Reshaping a tensor means rearranging its rows and columns to match a traget shape.Naturally the reshaped tensor has the same total number of coefficients as the initial tensor.

In [93]:
x = np.array([[0,1],
             [1,2],
             [3,5]])
x.shape

(3, 2)

In [97]:
x = x.reshape((6,1))
x

array([[0],
       [1],
       [1],
       [2],
       [3],
       [5]])

In [98]:
x = x.reshape((2,3))
x

array([[0, 1, 1],
       [2, 3, 5]])

**Transposing**  
A special case of reshpaing that's commanly encountered is transposition.Transposing a matrix means exchanging its rows and its columns, so that `x[i,:]` changes to `x[:,i]`.

In [109]:
x = np.zeros((300,20))
x = np.transpose(x)
x.shape

(20, 300)

#### 3.5 Geometric interpretation of tensor operations
---  

Because the contents of the tensors manipulated by tensosr operations can be interpreted as cordinated of points in some geometric space, all tensor opearations havea geometric interpretation.  
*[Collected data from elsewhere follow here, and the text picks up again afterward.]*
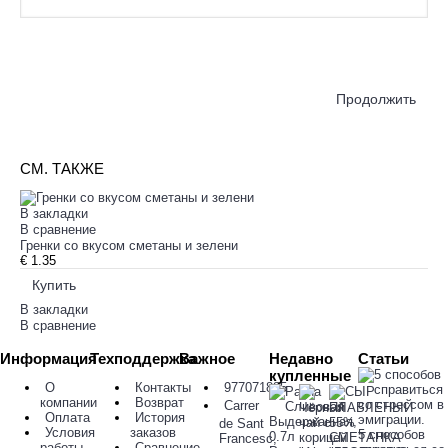
Продолжить
СМ. ТАКЖЕ
В закладки
В сравнение
Гренки со вкусом сметаны и зелени
€ 1.35
Купить
В закладки
В сравнение
Информация
Техподдержка
Важное
Недавно
Статьи
купленные
О
Контакты
977071885
компании
Возврат
Carrer
Оплата
История
de Sant
Условия
заказов
5 способов
Francesc,
работы
Сравнение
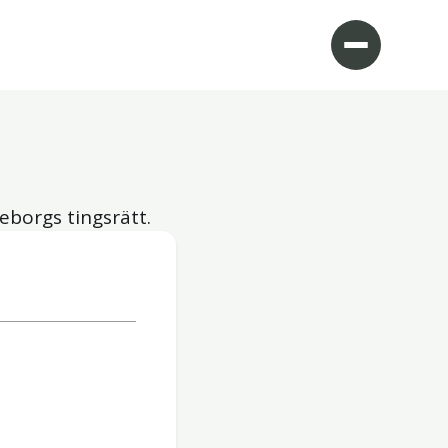
eborgs tingsrätt.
In general,elementary geometric operations such as affine trnasformation, rotations,scaling, and so on can be expressed as tensor operations.


#### 3.6 Geometric interpretation of deep learning
---

Neural networks consist entirely of chains of tensor operations and that all of these operation are just geometric trandformation of the input data. It follows that you can interpret a neural network as a very complex geometric trnasformations in a high-dimensional space, implementes via a long series of simple steps.  

In 3D, Imagine two sheets of colured paper: one red and one blue.Put one on top of other. Now crumble them togther in a small ball. That crumbled paper ball is your input data, and each sheet of a paper is a class data like classification problem.What a neural network or any other machine-learning model will do is to figure out a transformation of the paper ball that would uncrumble, so as to make the two classes a clearly seprable again.With deep learning this would be implemnted as a series of simple transformation of the 3D space. Such as those which we can apply to the crumbled ball with our fingers, one movement at a time.  

Uncrumbling paper balls is what machine learning is about: Finding neat represnetation for complex, highly folded data manifolds.Deep learning works so well because it take approach of incrementally decomposing a complicated geoemetric tranformation into a long chain of elementry ones, which os pretty much the strategy a human would follow to uncrumble a paper ball. Each layer in a deep network applies a transformation that disentangles the data a little-- and deep stack of layers makes tractable and extremly complicated disentanglement process.